> What to do:
For each entry, return the text exactly and omit any image.

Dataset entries
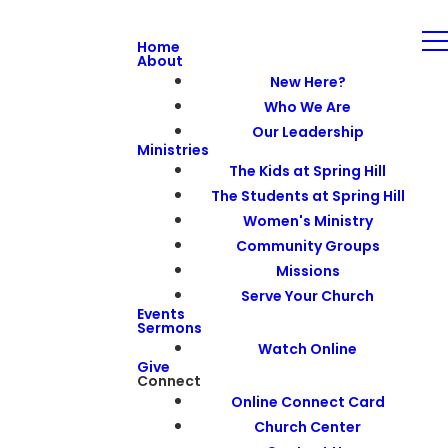
Home
About
New Here?
Who We Are
Our Leadership
Ministries
The Kids at Spring Hill
The Students at Spring Hill
Women's Ministry
Community Groups
Missions
Serve Your Church
Events
Sermons
Watch Online
Give
Connect
Online Connect Card
Church Center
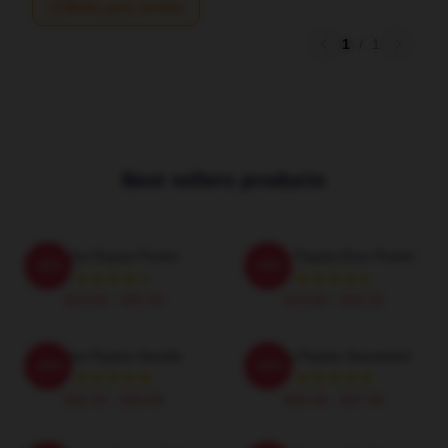
Write your review
1
/
1
Best sellers products
Trisha Paytas Poster
Trisha Paytas Emo Poster
-20%
-20%
$19.80 - $45.90
$19.80 - $45.90
Trisha Paytas Hoodie
Trisha Paytas Sweatshirt
-20%
-20%
$42.95 - $49.95
$40.95 - $47.95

> Result of this exercise:
Home
About
New Here?
Who We Are
Our Leadership
Ministries
The Kids at Spring Hill
The Students at Spring Hill
Women's Ministry
Community Groups
Missions
Serve Your Church
Events
Sermons
Watch Online
Give
Connect
Online Connect Card
Church Center
Write your review
1
/
1
Best sellers products
Trisha Paytas Poster
Trisha Paytas Emo Poster
-20%
-20%
$19.80 - $45.90
$19.80 - $45.90
Trisha Paytas Hoodie
Trisha Paytas Sweatshirt
-20%
-20%
$42.95 - $49.95
$40.95 - $47.95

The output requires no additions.